Factivity's John Leibert discusses the difference between metrics and analytics, and what you should consider if you're looking for software to improve your plant's operation.
Often in discussions regarding factory performance measurements, regardless of whether the area that is being analyzed is the machines overall effectiveness (OEE), labor productivity and efficiency or part/job workflow speed, the words "Metrics" and "Analytics" are mentioned as a way to gather insight into process improvements. These terms represent technology that provides a way to view large amounts of data in some manner that helps management focus on areas of best practices and/or process improvement.
But these terms really mean different things and as long as you understand their meaning then you will not be misled into thinking that the software package you are considering to purchase can provide both. And this will allow your expectations to be in line with the software solution when it is installed.
First let's just eliminate the misconception that one of these technologies somehow is "better" than the other. Better is a relative word which is based on your requirements. In both Metrics and Analytics software packages, visual representations (like charts and graphs) are available. Both analytical and metrics software solutions provide the ability to drill down through areas of focus as well as allow the visualization of large amounts of data history. This is common in both types of packages.
The major difference can best be stated by using the words -- "cause" and "effect." Metrics can show the effect of the production process into areas mentioned above -- machines, labor, parts, workflow time, operations time, queue time, etc.
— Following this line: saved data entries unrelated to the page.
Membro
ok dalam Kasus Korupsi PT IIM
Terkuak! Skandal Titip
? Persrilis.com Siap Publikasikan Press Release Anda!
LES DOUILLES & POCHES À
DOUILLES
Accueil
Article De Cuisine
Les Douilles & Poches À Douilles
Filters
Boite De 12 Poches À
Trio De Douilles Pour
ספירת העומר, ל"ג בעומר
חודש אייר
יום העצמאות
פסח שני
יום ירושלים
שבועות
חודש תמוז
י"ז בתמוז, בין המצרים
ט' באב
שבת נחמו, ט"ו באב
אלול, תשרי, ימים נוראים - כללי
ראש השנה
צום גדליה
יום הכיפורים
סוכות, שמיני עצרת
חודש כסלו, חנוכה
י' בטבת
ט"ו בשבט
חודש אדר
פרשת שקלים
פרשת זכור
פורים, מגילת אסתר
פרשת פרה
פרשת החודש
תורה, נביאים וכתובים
The analysis of this information needs to be in the hands of a person that can use it to help try to find the cause of the problems/concerns or the reason for consistently good performance; that is, the "who/what/when/where" of best practices in hopes of implementing these methods into other areas for process improvements.
For example, if a shop is having unusually high scrapping problems, then Metrics can identify the reasons for scrapping. In addition, a good metrics package can identify the machine, people and parts involved (assuming you have a good MES system to easily pick-up this data when scrap is reported).
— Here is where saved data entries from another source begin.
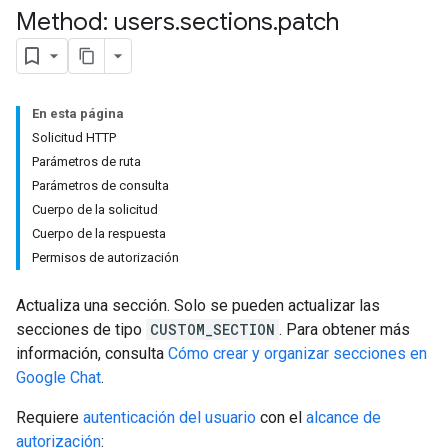
Method: users
.
sections
.
patch
En esta página
Solicitud HTTP
Parámetros de ruta
Parámetros de consulta
Cuerpo de la solicitud
Cuerpo de la respuesta
Permisos de autorización
Actualiza una sección. Solo se pueden actualizar las
secciones de tipo
CUSTOM_SECTION
. Para obtener más
información, consulta
Cómo crear y organizar secciones en
Google Chat
.
Requiere
autenticación del usuario
con el
alcance de
autorización
:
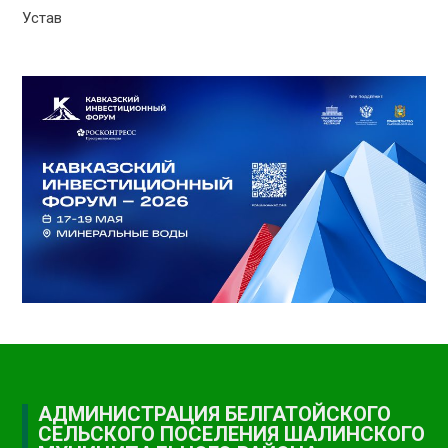
Устав
АДМИНИСТРАЦИЯ БЕЛГАТОЙСКОГО
СЕЛЬСКОГО ПОСЕЛЕНИЯ ШАЛИНСКОГО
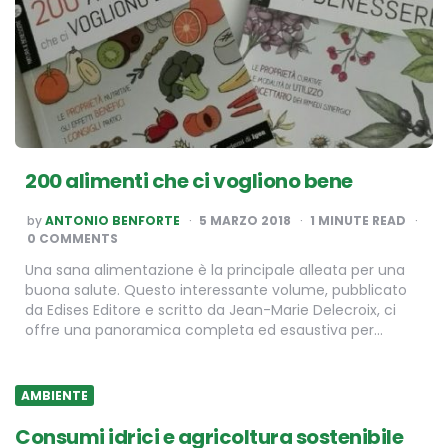
200 alimenti che ci vogliono bene
POSTED
by
ANTONIO BENFORTE
5 MARZO 2018
1
MINUTE READ
BY
0 COMMENTS
Una sana alimentazione è la principale alleata per una
buona salute. Questo interessante volume, pubblicato
da Edises Editore e scritto da Jean-Marie Delecroix, ci
offre una panoramica completa ed esaustiva per…
AMBIENTE
Consumi idrici e agricoltura sostenibile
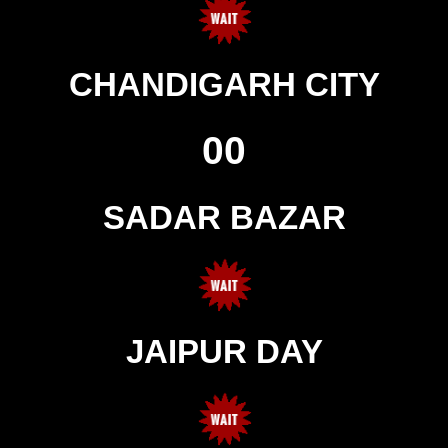
CHANDIGARH CITY
00
SADAR BAZAR
JAIPUR DAY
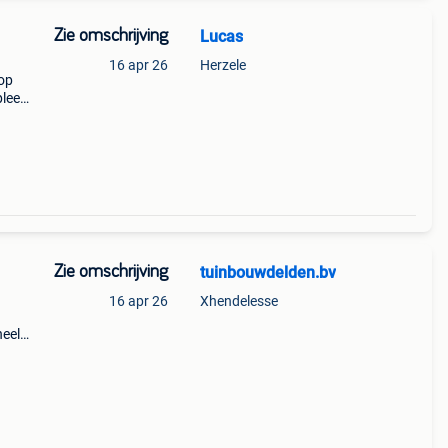
Zie omschrijving
Lucas
h
16 apr 26
Herzele
oop
pleet
lle
Zie omschrijving
tuinbouwdelden.bv
16 apr 26
Xhendelesse
heel
d en
en...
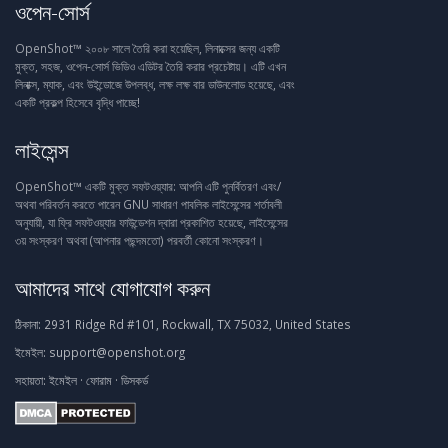
ওপেন-সোর্স
OpenShot™ ২০০৮ সালে তৈরি করা হয়েছিল, লিনাক্সের জন্য একটি
মুক্ত, সহজ, ওপেন-সোর্স ভিডিও এডিটর তৈরি করার প্রচেষ্টায়। এটি এখন
লিনাক্স, ম্যাক, এবং উইন্ডোজে উপলব্ধ, লক্ষ লক্ষ বার ডাউনলোড হয়েছে, এবং
একটি প্রকল্প হিসেবে বৃদ্ধি পাচ্ছে!
লাইসেন্স
OpenShot™ একটি মুক্ত সফটওয়্যার: আপনি এটি পুনর্বিতরণ এবং/
অথবা পরিবর্তন করতে পারেন GNU সাধারণ পাবলিক লাইসেন্সের শর্তাবলী
অনুযায়ী, যা ফ্রি সফটওয়্যার ফাউন্ডেশন দ্বারা প্রকাশিত হয়েছে, লাইসেন্সের
৩য় সংস্করণ অথবা (আপনার পছন্দমতো) পরবর্তী কোনো সংস্করণ।
আমাদের সাথে যোগাযোগ করুন
ঠিকানা:
2931 Ridge Rd #101, Rockwall, TX 75032, United States
ইমেইল:
support@openshot.org
সহায়তা:
ইমেইল
·
ফোরাম
·
ডিসকর্ড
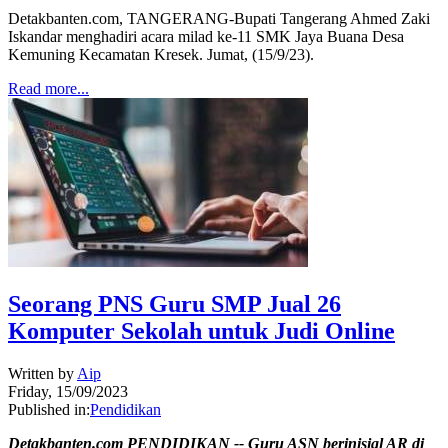
Detakbanten.com, TANGERANG-Bupati Tangerang Ahmed Zaki
Iskandar menghadiri acara milad ke-11 SMK Jaya Buana Desa
Kemuning Kecamatan Kresek. Jumat, (15/9/23).
Read more...
Seorang PNS Guru SMP Jual 26
Komputer Sekolah untuk Judi Online
Written by
Aip
Friday, 15/09/2023
Published in:
Pendidikan
Detakbanten.com PENDIDIKAN -- Guru ASN berinisial AR di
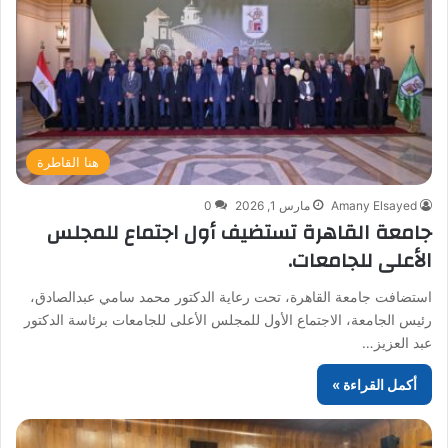
هنا القاطرة
Amany Elsayed
مارس 1, 2026
0
جامعة القاهرة تستضيف أول اجتماع للمجلس
الأعلى للجامعات.
استضافت جامعة القاهرة، تحت رعاية الدكتور محمد سامي عبدالصادق،
رئيس الجامعة، الاجتماع الأول للمجلس الأعلى للجامعات برئاسة الدكتور
عبد العزيز…
أكمل القراءة »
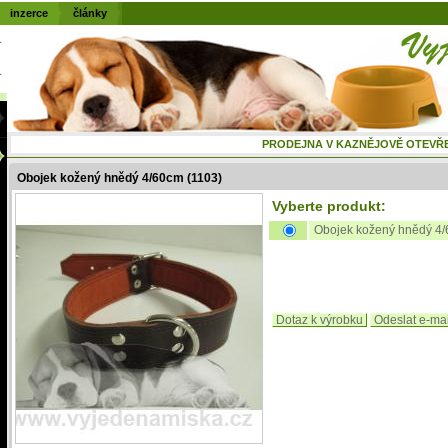
inzerce
články
PRODEJNA V KAZNĚJOVĚ OTEVŘENÁ
Obojek kožený hnědý 4/60cm (1103)
Vyberte produkt:
Obojek kožený hnědý 4/
Dotaz k výrobku
Odeslat e-ma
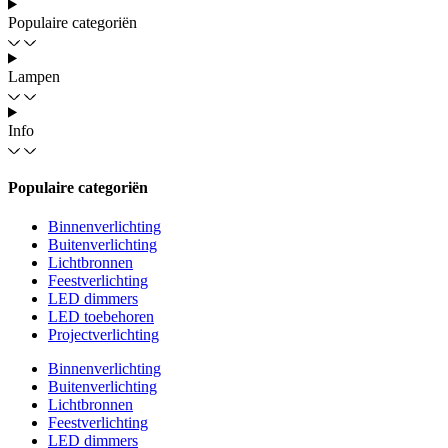
Populaire categoriën
Lampen
Info
Populaire categoriën
Binnenverlichting
Buitenverlichting
Lichtbronnen
Feestverlichting
LED dimmers
LED toebehoren
Projectverlichting
Binnenverlichting
Buitenverlichting
Lichtbronnen
Feestverlichting
LED dimmers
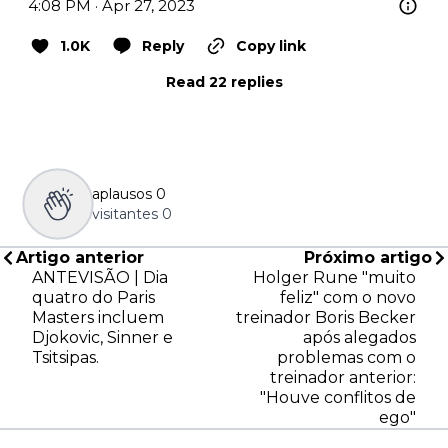
4:08 PM · Apr 27, 2023
1.0K
Reply
Copy link
Read 22 replies
aplausos
0
visitantes
0
Artigo anterior
Próximo artigo
ANTEVISÃO | Dia
Holger Rune "muito
quatro do Paris
feliz" com o novo
Masters incluem
treinador Boris Becker
Djokovic, Sinner e
após alegados
Tsitsipas.
problemas com o
treinador anterior:
"Houve conflitos de
ego"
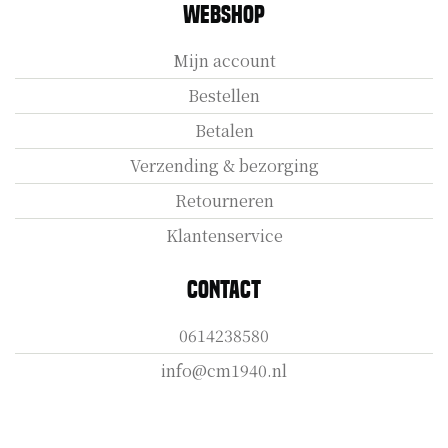
Webshop
Mijn account
Bestellen
Betalen
Verzending & bezorging
Retourneren
Klantenservice
Contact
0614238580
info@cm1940.nl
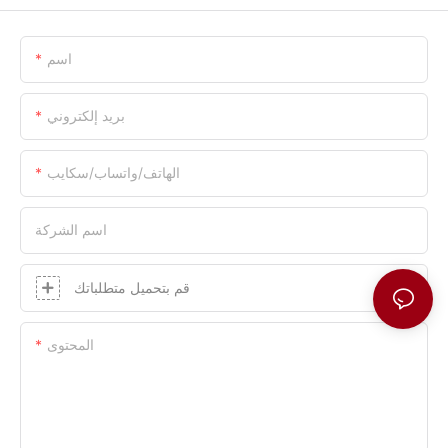
اسم
بريد إلكتروني
الهاتف/واتساب/سكايب
اسم الشركة
قم بتحميل متطلباتك
المحتوى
Analytic packages can determine the cause for a specific effect. The expectation of analytics is to allow the software to make these correlations within its technology borders and identify the "cause" by sifting through data and finding trends and patterns. For example, analytics can be used in the sales and marketing areas of the business that draw data from your website's site visits and clicks, customer phone calls (CRM), market forecast, etc. Unlike the factory floor, this is often "Big Data" that must use a sophisticated tool to help focus on areas of better product marketing.
A recent report by Eric Auschitzky, Markus Hammer and Agesan Rajagopaul about how big data can improve manufacturing gave an example of the use of Analytics in manufacturing:
"Even within manufacturing operations that are considered best in class, the use of advanced analytics may reveal further opportunities to increase yield. This was the case at one established European maker of functional and specialty chemicals for a number of industries, including paper, detergents, and metalworking. As a result of these findings, the mine made minor changes to its leach-recovery processes and increased its average yield by 3.7 percent within three months -- a significant gain in a period during which ore grade had declined by some 20 percent. The increase in yield translated into a sustainable $10 million to $20 million annual profit impact for the mine, without it having to make additional capital investments or implement major change initiatives.
The authors mentioned that the results were from some very sophisticated technology.
"However, several unexpected insights emerged when the company used neural-network techniques (a form of advanced analytics based on the way the human brain processes information) to measure and compare the relative impact of different production inputs on yield."
Neural-networks, as mentioned above, are not your everyday technology. Analytics is more than charts and graphics which are provided with a good Metrics package.
So before you make a decision on a metrics or analytical package, first ask yourself does your company have a good method of collecting the "results" in data files in a granular enough manner to expose all of the resources committed to an operational process -- parts, machines, employees -- and do you have all the facts about reasons for downtime and scrap.
Start with a good MES that allows for a user friendly and easy way to collect this data. Then check out the Metrics provided. Put someone in charge of the Metrics that can do in depth evaluations of "causes." Once the causes are identified then put corrective action methods into place. And after that, if you still think that an Analytical software product can still help just make sure you find a person that is knowledgeable in the use of such technology.